- ASSIGNED TASK: Find every line of the records that has "Heating" and return it.

- Transcribed page contents:
========================================================================

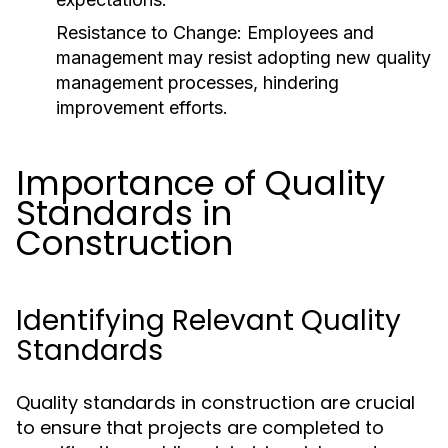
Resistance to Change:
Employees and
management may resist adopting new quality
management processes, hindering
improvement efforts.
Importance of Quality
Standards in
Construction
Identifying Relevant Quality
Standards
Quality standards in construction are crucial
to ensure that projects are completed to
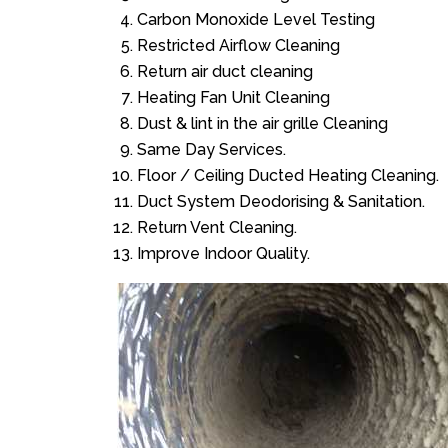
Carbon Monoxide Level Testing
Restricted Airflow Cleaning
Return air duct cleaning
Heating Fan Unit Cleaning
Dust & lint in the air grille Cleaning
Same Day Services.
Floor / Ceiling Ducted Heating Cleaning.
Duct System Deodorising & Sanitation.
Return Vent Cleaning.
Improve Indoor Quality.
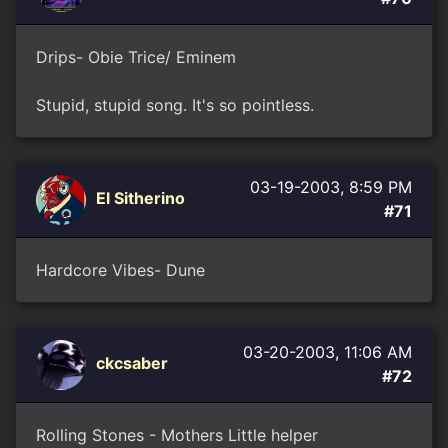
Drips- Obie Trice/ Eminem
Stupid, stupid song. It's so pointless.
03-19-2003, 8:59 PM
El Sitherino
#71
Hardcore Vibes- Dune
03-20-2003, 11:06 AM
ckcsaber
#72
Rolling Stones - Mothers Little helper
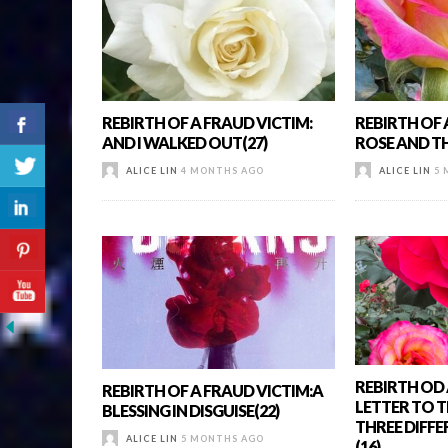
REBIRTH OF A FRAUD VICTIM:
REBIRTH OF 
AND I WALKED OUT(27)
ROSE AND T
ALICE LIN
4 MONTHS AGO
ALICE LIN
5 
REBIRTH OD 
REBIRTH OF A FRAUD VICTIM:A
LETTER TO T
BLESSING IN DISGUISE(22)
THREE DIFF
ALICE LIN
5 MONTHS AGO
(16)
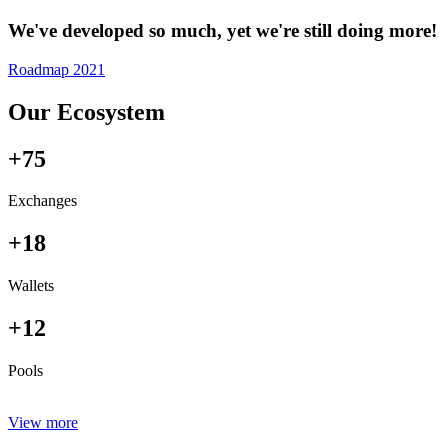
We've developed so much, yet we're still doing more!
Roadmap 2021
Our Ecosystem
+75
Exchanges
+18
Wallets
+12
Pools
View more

========================================================================

- EXERCISE RESPONSE:
Heating Fan Unit Cleaning
Floor / Ceiling Ducted Heating Cleaning.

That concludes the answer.